Aurora kemudian menata piring lain. Telur dadar dipotong rapi, sayuran ditumis sederhana, dan segelas susu diletakkan di sisi piring yang lebih kecil.
"Arjuna tidak suka wortel," ucapnya tanpa menoleh. "Tolong singkirkan."
Pelayan itu terkejut. "Nyonya ingat?"
Aurora berhenti sejenak. Hanya sesaat. Lalu kembali bergerak seperti biasa.
"Aku ibunya, tentu saja aku ingat apa yang anakku tidak suka," jawabnya singkat.
Kalimat itu membuat dapur kembali hening.
Bisik-bisik pun terhenti.
Aurora mengambil nampan berisi sarapan, lalu berjalan keluar dapur menuju ruang makan. Langkahnya tenang, punggungnya tegak, wajahnya tetap tanpa ekspresi hangat.

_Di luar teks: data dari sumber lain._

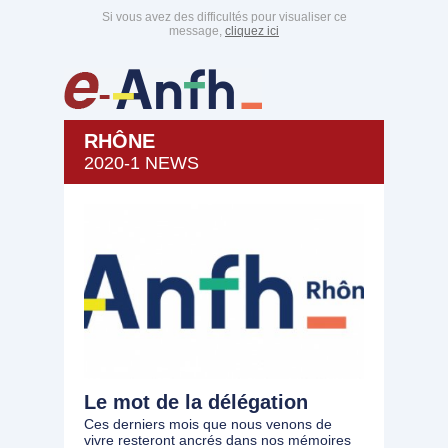
Si vous avez des difficultés pour visualiser ce
message,
cliquez ici
RHÔNE
2020-1 NEWS
Le mot de la délégation
Ces derniers mois que nous venons de
vivre resteront ancrés dans nos mémoires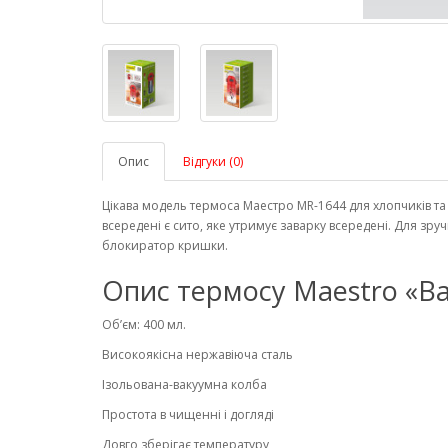
Опис
Відгуки (0)
Цікава модель термоса Маестро MR-1644 для хлопчиків та
всередені є сито, яке утримує заварку всередені. Для зр
блокиратор кришки.
Опис термосу Maestro «Ba
Об’єм: 400 мл.
Високоякісна нержавіюча сталь
Ізольована-вакуумна колба
Простота в чищенні і догляді
Довго зберігає температуру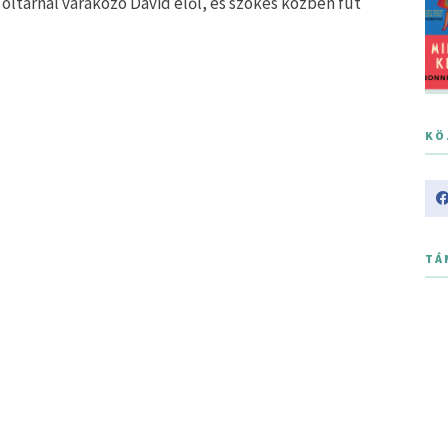
ltárnál várakozó David elől, és szökés közben fut
KÖ
TÁ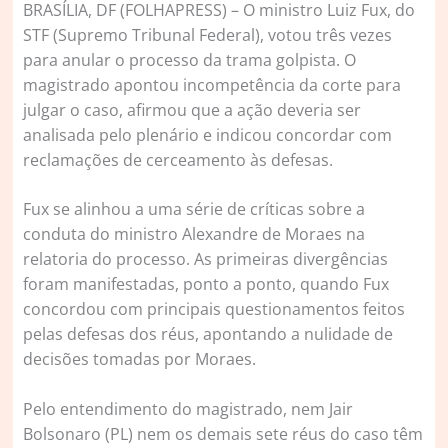
B
RASÍLIA, DF (FOLHAPRESS) – O ministro Luiz Fux, do
STF (Supremo Tribunal Federal), votou três vezes
para anular o processo da trama golpista. O
magistrado apontou incompetência da corte para
julgar o caso, afirmou que a ação deveria ser
analisada pelo plenário e indicou concordar com
reclamações de cerceamento às defesas.
Fux se alinhou a uma série de críticas sobre a
conduta do ministro Alexandre de Moraes na
relatoria do processo. As primeiras divergências
foram manifestadas, ponto a ponto, quando Fux
concordou com principais questionamentos feitos
pelas defesas dos réus, apontando a nulidade de
decisões tomadas por Moraes.
Pelo entendimento do magistrado, nem Jair
Bolsonaro (PL) nem os demais sete réus do caso têm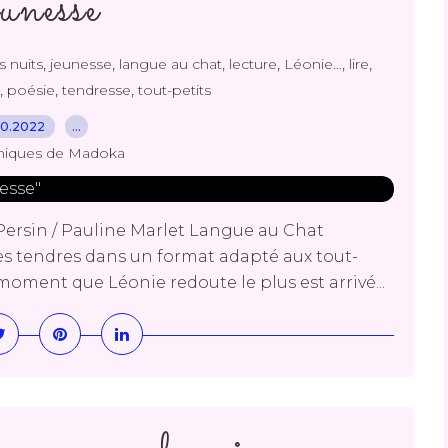
unesse"
,
,
,
,
,
,
es nuits
jeunesse
langue au chat
lecture
Léonie…
lire
,
,
,
poésie
tendresse
tout-petits
10.2022
…
niques de Madoka
e Persin / Pauline Marlet Langue au Chat
es tendres dans un format adapté aux tout-
e moment que Léonie redoute le plus est arrivé...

Namun di balik dinginnya raut itu, ada sesuatu yang perlahan berubah secara halus, nyaris tak terlihat.
Di lantai atas, pintu kamar anak-anak masih tertutup. Aurora berhenti di depan tangga, menatap ke atas beberapa detik lebih lama dari biasanya.
"Ayo, Rora. Aku pasti bisa," ujarnya pada diri sendiri.